Influence of temperature on Saccharomyces cerevisiae fermentation speed

Influence of temperature on Saccharomyces cerevisiae fermentation speed

We are finally reunited, the three of us to develop our diabolical project… Our aim? Becoming rich by making ... BREAD ! But we want to process really quickly to sell our bread because this money will allow us to go to … IBIZA this summer !
So now the question is: How can we make our bread dough rise as fast as possible?
It is known that BREAD dough rises thanks to the process of yeast fermentation. Fermentation is a metabolic process which may occur without oxygen. In dough, yeasts convert a sugar (a carbohydrate for the more scientist) into alcohol and CO2. There is an equation for this process, for those who aren’t just interested in food :
C6H12O6 → 2 C2H5OH + 2 CO2`
We can see that one molecule of sugar is turned into two alcohol molecules and two carbon dioxide molecules. There is the explanation of the entire process :


http://test.classconnection.s3.amazonaws.com/529/flashcards/475529/jpg/lactic-acid-fermentation.jpg

But how to speed up this reaction? We decided to test the influence of the temperature on fermentation, to figure out what is the optimal one.


Experiment :

The only product of the reaction of fermentation that we can observe was the CO2 (gas). So we decided to measure the speed of the release of CO2 in order to estimate the reaction’s speed. We wanted to compare this speed at different temperatures.

Protocol :
  • Add 15g of glucose in 300 mL of water in a plastic bottle
  • Drill each bottle cap with a screw to introduce the tube (containing colorant) in the bottle
  • Incubate all 4 bottles at 25, 27, 35, 37, 40°C for 10 minutes to bring the solution at correct temperature.
  • Add 15g of bakery yeast in each bottle
  • The capillary, going out of the incubator, is fixed horizontally using tape
  • Make 3 marks at 10 cm of distance of each other.
  • Measure the time the colorant takes to travel the 10 cm marked

→ Repeat this experiment as many times as possible to have a better approximation, to calculate the average speed of the colorant that is relevant to the reaction speed.

Set up for 30°C
Set up for 25°C
Set up for 35 and 37°C

Bottle in an incubator
Results :
The ink moved extremely slowly through the tube.
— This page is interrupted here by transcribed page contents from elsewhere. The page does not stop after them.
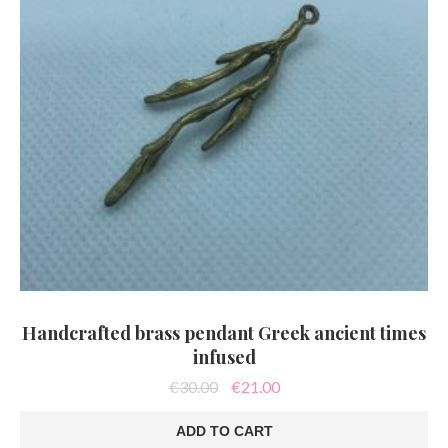
Handcrafted brass pendant Greek ancient times
infused
Original
Current
€
30.00
€
21.00
price
price
was:
is:
ADD TO CART
€30.00.
€21.00.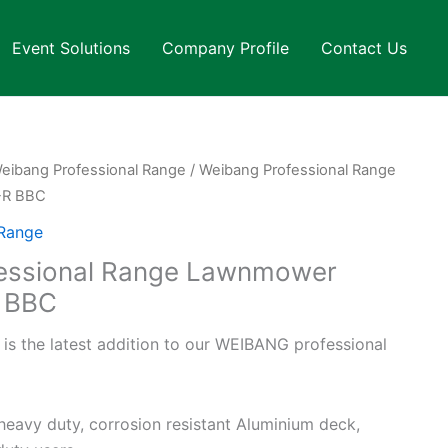
Event Solutions
Company Profile
Contact Us
eibang Professional Range
/ Weibang Professional Range
-R BBC
 Range
essional Range Lawnmower
 BBC
 the latest addition to our WEIBANG professional
heavy duty, corrosion resistant Aluminium deck,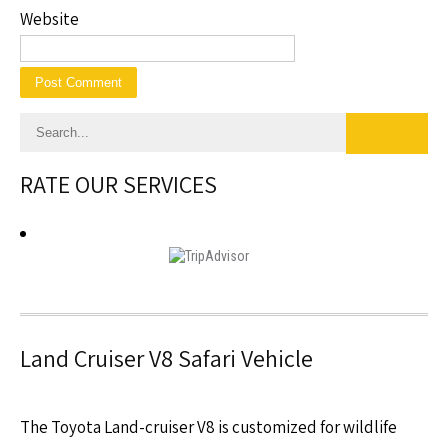
Website
RATE OUR SERVICES
Land Cruiser V8 Safari Vehicle
The Toyota Land-cruiser V8 is customized for wildlife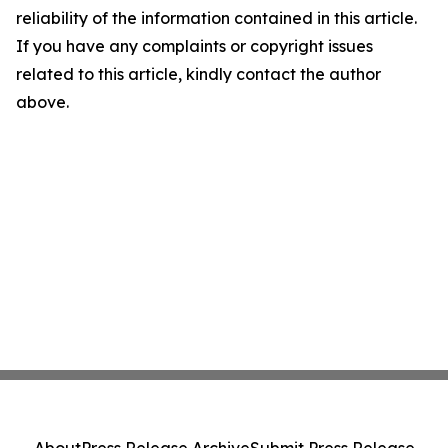
reliability of the information contained in this article.
If you have any complaints or copyright issues
related to this article, kindly contact the author
above.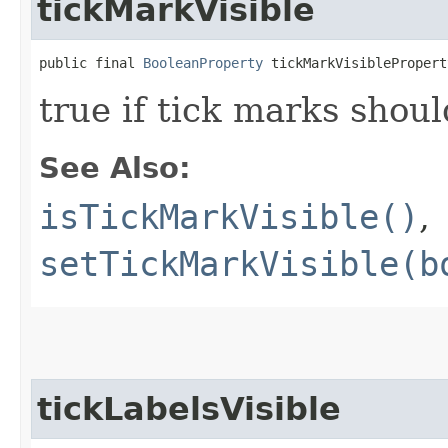
tickMarkVisible
public final 
BooleanProperty
 tickMarkVisiblePropert
true if tick marks shou
See Also:
isTickMarkVisible()
,
setTickMarkVisible(b
tickLabelsVisible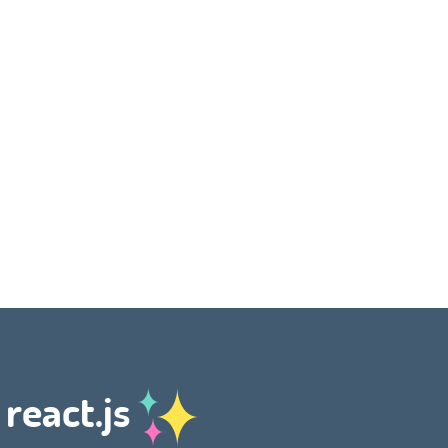
 react.js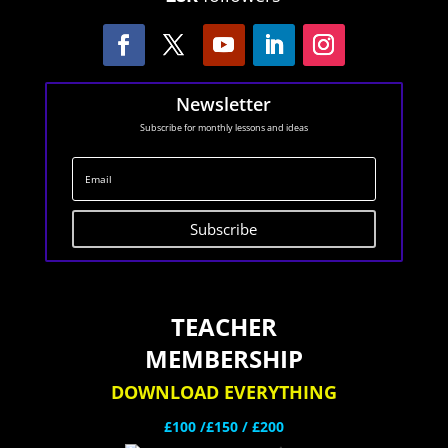
Newsletter
Subscribe for monthly lessons and ideas
Subscribe
TEACHER
MEMBERSHIP
DOWNLOAD EVERYTHING
£100 /£150 / £200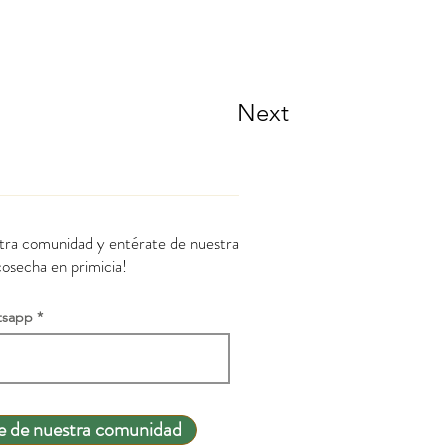
Next
stra comunidad y entérate de nuestra
cosecha en primicia!
tsapp
e de nuestra comunidad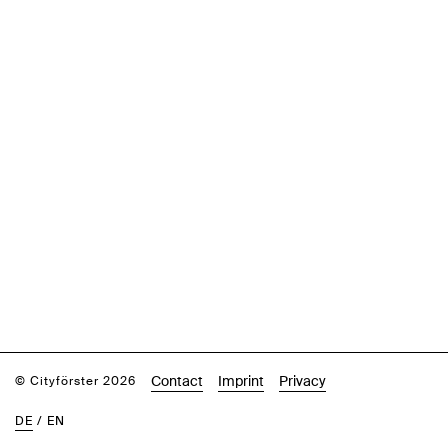
Contact
Imprint
Privacy
© Cityförster 2026
DE
/
EN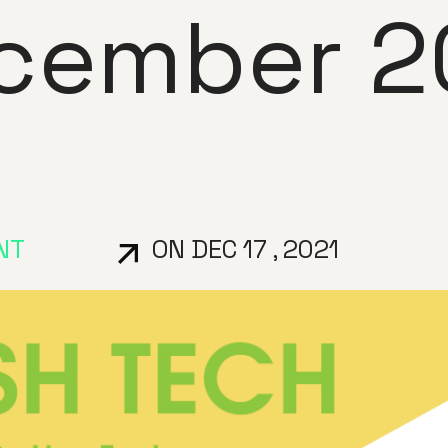
cember 2
NT
ON DEC 17 , 2021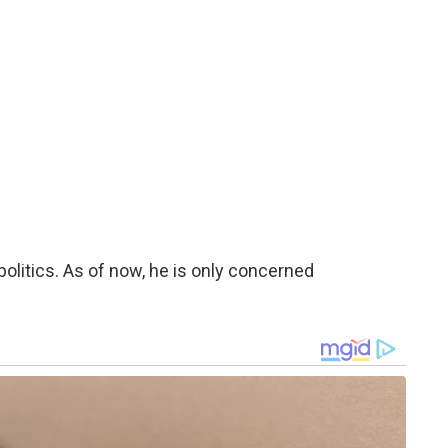
politics. As of now, he is only concerned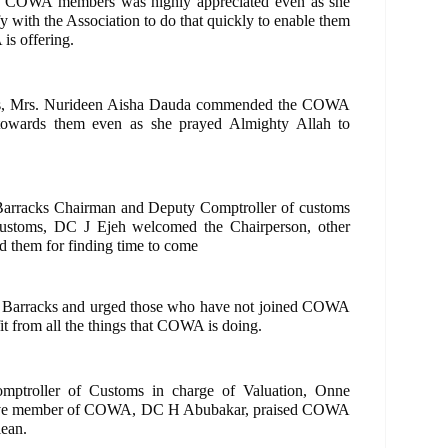
to COWA members was highly appreciated even as she
fy with the Association to do that quickly to enable them
is offering.
ents, Mrs. Nurideen Aisha Dauda commended the COWA
 towards them even as she prayed Almighty Allah to
 Barracks Chairman and Deputy Comptroller of customs
ustoms, DC J Ejeh welcomed the Chairperson, other
d them for finding time to come
e Barracks and urged those who have not joined COWA
fit from all the things that COWA is doing.
mptroller of Customs in charge of Valuation, Onne
tive member of COWA, DC H Abubakar, praised COWA
lean.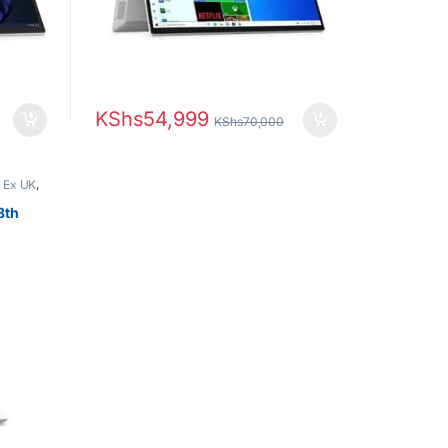
KShs
54,999
KShs
70,000
,
Ex UK
,
s
8th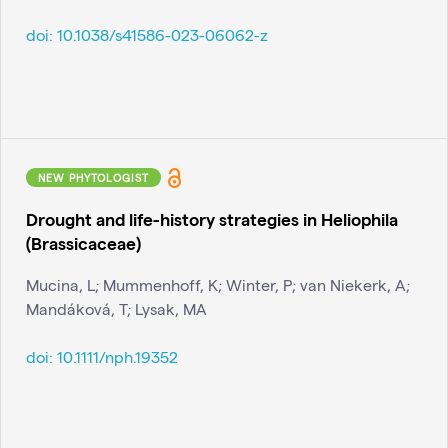
doi:
10.1038/s41586-023-06062-z
NEW PHYTOLOGIST
Drought and life-history strategies in Heliophila
(Brassicaceae)
Mucina, L; Mummenhoff, K; Winter, P; van Niekerk, A;
Mandáková, T; Lysak, MA
doi:
10.1111/nph.19352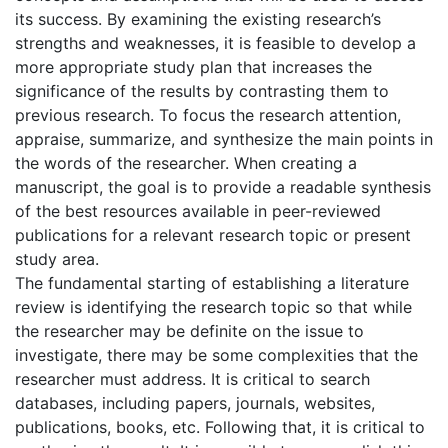
its success. By examining the existing research’s
strengths and weaknesses, it is feasible to develop a
more appropriate study plan that increases the
significance of the results by contrasting them to
previous research. To focus the research attention,
appraise, summarize, and synthesize the main points in
the words of the researcher. When creating a
manuscript, the goal is to provide a readable synthesis
of the best resources available in peer-reviewed
publications for a relevant research topic or present
study area.
The fundamental starting of establishing a literature
review is identifying the research topic so that while
the researcher may be definite on the issue to
investigate, there may be some complexities that the
researcher must address. It is critical to search
databases, including papers, journals, websites,
publications, books, etc. Following that, it is critical to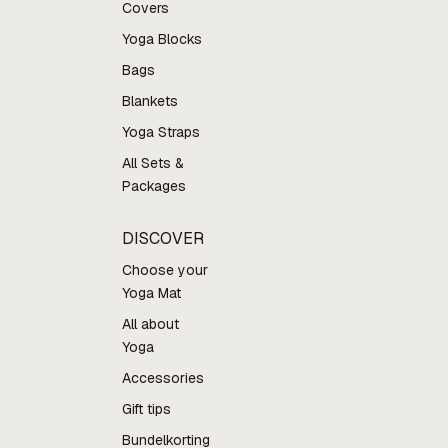
Covers
Yoga Blocks
Bags
Blankets
Yoga Straps
All Sets &
Packages
DISCOVER
Choose your
Yoga Mat
All about
Yoga
Accessories
Gift tips
Bundelkorting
Over a total time of 1h40 minutes, it traveled for 19mm, over 1h, then almost stopped.
Average speed (really low) =0,000556cm/s ~19,8mm/h.
 
The first value (at time zero) shows that the reaction doesn’t occur instantly but takes some time.
The ink moves slower over the first 20cm and faster over the second 20cm.
Average speed for the 2nd 20cm =1,7cm/s.



For the incubators at 30, 35 and 37°C, we observed that the ink starts by moving slowly, then speeds up really fast at one point, then slows down a few seconds later, and continues to push the ink until the end of the tube.
Our hypothesis to explain this phenomenon is that CO2 accumulates in front of the ink, therefore the pressure builds up, to a point where CO2 diffuses through the ink, which speeds up. After, the pressure goes down, so does the speed of the ink.
The measurements for 35 and 37°C were done on portions of the tube where the ink was going fast, so it doesn’t show accurately the speed of the ink.
For the fast-moving ink :
Average speed =2,28cm/s at 35°C
Average speed =2,48cm/s at 37°C
Conclusion :

We could conclude that the optimal temperature between 25, 30, 35, 37°C for bakery yeast fermentation is 37°C.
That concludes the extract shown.